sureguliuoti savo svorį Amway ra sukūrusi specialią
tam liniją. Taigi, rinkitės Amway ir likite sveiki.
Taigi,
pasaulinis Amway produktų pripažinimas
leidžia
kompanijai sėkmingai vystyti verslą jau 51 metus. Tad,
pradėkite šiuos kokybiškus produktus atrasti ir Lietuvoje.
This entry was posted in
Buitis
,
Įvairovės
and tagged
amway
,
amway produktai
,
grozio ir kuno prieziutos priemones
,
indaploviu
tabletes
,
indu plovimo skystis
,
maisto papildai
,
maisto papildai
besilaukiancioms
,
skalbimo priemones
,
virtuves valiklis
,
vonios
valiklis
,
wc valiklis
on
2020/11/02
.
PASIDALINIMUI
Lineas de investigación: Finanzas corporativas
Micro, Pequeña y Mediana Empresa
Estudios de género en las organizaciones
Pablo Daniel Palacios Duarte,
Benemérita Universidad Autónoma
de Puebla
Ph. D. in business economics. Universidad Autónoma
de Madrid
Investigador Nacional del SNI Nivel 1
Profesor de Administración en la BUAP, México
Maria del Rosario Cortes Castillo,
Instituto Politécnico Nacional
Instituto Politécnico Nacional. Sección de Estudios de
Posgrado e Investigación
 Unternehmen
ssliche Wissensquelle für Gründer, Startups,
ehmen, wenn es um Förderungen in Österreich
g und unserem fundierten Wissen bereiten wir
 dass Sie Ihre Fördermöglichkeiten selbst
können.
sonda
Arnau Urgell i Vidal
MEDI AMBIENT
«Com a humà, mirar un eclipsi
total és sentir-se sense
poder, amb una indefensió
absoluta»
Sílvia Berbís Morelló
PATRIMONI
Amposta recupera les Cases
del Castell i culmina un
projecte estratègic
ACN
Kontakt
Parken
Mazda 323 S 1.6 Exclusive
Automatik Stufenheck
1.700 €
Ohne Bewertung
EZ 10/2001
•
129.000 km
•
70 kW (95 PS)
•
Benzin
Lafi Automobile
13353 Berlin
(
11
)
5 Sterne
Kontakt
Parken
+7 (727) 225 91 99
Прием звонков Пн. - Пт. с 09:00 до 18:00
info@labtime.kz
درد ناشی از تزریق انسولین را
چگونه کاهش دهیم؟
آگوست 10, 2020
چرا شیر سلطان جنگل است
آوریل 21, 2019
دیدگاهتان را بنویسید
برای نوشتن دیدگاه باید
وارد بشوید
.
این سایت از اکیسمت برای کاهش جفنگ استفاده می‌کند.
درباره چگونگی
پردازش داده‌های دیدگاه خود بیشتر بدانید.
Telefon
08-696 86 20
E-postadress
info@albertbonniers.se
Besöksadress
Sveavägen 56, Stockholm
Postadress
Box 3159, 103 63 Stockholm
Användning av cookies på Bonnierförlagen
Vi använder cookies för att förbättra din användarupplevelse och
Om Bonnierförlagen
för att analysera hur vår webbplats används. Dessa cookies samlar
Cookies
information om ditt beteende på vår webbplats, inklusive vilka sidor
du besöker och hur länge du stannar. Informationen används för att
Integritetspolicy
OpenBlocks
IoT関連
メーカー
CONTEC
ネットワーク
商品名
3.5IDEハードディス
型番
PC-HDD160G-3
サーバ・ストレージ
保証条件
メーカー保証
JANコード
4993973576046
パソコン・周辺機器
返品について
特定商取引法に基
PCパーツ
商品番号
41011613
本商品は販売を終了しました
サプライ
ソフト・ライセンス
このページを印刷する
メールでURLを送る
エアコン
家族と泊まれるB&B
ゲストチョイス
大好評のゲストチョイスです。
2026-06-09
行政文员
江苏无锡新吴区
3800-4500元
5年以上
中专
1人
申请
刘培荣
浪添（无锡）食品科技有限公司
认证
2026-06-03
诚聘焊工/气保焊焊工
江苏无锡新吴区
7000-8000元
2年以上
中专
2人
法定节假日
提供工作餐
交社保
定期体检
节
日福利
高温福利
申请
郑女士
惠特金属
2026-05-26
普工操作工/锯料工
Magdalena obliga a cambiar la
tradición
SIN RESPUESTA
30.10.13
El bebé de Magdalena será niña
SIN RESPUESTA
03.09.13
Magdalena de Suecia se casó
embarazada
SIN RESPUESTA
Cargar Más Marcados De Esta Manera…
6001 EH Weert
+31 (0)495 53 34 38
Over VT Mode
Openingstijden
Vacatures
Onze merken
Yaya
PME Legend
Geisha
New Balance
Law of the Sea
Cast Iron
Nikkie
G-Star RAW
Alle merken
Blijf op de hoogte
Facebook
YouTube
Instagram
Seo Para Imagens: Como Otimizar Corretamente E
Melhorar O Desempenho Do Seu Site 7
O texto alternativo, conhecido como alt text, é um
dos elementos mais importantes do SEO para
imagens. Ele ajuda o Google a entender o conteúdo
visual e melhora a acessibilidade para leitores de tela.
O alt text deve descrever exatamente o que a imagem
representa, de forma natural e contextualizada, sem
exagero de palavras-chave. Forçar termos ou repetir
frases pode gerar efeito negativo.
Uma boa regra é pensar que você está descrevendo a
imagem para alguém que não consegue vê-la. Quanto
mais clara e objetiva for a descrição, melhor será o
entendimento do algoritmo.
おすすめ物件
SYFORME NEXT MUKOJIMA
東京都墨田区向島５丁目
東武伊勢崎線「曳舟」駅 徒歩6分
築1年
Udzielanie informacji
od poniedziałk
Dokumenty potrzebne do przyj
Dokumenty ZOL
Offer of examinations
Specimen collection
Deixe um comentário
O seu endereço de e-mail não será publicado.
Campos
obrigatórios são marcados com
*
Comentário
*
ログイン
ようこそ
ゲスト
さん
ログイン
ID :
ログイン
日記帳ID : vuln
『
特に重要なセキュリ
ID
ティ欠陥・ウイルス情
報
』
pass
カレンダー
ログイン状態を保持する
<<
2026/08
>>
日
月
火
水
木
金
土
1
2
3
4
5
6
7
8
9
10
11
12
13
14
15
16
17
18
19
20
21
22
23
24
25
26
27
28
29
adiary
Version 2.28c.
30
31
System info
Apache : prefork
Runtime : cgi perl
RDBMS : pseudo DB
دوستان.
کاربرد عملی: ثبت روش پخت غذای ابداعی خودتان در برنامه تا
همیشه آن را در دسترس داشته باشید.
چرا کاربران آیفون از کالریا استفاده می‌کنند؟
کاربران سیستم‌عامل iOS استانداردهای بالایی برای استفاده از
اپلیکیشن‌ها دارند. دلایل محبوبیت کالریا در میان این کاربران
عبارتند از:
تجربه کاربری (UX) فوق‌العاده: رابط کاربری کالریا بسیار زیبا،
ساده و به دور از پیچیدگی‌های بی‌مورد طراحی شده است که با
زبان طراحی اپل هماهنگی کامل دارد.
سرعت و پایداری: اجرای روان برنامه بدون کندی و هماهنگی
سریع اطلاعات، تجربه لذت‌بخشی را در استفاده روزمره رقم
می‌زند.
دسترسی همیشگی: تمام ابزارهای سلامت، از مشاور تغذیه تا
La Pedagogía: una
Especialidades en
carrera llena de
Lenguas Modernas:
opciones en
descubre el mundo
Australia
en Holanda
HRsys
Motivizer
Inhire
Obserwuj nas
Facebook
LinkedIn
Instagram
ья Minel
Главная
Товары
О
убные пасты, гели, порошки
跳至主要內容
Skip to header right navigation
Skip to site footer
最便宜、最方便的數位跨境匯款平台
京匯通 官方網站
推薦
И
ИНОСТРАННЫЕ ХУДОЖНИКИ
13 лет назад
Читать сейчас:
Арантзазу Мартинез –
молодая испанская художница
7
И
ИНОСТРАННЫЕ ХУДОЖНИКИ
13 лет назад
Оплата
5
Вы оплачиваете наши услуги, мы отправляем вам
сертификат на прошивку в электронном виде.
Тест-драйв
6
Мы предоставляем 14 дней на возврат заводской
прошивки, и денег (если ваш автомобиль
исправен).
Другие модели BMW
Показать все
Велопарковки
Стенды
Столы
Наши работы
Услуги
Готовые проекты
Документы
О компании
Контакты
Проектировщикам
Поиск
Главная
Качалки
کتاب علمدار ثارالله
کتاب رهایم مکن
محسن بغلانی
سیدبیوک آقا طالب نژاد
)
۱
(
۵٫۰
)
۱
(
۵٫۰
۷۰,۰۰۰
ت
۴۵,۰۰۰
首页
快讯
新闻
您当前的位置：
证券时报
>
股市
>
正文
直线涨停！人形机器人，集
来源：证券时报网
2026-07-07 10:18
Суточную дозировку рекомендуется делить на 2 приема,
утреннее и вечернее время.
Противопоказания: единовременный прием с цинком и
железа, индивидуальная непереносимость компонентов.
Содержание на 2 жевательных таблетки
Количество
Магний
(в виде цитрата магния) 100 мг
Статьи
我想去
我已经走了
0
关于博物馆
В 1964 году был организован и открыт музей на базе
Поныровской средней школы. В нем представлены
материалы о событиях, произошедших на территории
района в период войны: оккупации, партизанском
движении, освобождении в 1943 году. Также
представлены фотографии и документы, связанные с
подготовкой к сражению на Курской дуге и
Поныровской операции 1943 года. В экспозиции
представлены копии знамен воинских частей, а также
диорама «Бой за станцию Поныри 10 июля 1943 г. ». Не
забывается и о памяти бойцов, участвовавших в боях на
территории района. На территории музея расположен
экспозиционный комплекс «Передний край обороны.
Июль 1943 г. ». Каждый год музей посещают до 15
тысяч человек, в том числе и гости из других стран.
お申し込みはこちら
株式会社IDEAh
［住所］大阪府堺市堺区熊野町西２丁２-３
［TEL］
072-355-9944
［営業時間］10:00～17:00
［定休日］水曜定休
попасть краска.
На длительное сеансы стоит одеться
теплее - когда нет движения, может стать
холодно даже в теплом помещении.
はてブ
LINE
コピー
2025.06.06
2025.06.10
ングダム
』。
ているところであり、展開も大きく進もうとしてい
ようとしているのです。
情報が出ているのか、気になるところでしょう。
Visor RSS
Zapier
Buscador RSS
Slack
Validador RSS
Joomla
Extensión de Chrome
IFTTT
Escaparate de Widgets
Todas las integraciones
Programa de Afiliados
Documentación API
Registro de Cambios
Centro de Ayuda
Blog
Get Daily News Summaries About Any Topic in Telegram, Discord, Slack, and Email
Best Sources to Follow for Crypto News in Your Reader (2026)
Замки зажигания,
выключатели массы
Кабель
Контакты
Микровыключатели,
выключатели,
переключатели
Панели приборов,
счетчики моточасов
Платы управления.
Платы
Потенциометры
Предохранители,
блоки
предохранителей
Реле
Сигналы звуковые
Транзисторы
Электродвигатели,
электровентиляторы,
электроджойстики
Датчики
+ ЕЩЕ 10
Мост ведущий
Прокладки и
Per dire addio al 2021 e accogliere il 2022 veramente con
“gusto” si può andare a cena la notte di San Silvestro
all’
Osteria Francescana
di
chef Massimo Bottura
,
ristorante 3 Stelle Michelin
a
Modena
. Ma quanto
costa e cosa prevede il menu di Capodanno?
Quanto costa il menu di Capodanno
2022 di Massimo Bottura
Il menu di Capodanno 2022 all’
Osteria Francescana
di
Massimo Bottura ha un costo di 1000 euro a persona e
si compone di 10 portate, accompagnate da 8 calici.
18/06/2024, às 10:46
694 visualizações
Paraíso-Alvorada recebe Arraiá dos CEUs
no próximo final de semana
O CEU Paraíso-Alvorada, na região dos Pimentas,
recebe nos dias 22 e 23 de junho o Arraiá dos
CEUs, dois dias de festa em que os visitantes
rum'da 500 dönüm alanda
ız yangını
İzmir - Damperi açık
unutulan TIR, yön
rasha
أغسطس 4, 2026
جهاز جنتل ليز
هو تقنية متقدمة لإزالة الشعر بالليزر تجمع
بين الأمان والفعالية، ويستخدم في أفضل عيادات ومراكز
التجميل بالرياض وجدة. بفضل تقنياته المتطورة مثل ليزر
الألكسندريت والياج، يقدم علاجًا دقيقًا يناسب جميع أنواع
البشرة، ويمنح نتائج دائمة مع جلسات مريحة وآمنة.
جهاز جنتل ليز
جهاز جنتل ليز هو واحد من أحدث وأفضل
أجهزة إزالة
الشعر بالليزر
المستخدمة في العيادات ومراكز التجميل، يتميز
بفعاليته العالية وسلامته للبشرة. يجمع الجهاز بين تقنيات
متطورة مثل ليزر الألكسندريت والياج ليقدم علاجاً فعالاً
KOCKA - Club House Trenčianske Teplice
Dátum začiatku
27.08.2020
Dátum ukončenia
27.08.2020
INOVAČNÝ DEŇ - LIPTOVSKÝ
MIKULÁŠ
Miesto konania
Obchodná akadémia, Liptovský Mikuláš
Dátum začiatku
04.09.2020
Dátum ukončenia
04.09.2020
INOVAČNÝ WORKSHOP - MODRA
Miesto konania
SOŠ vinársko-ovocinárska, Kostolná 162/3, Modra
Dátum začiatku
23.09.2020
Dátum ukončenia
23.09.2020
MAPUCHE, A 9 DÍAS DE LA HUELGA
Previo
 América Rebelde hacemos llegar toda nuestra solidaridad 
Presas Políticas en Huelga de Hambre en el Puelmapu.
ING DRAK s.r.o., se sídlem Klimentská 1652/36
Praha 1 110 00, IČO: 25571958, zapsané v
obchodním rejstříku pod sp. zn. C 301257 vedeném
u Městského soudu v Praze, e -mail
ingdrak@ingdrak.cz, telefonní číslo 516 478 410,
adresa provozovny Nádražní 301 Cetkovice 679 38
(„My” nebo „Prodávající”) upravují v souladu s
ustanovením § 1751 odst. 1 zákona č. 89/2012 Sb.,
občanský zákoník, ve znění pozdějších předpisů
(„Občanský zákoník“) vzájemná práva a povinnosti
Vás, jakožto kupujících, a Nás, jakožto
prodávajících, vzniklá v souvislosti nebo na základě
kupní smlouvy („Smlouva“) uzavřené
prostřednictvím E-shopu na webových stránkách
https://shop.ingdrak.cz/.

---

◆ Task description
Report the number of lines above holding "dias", and only that.

◆ Response to the exercise
2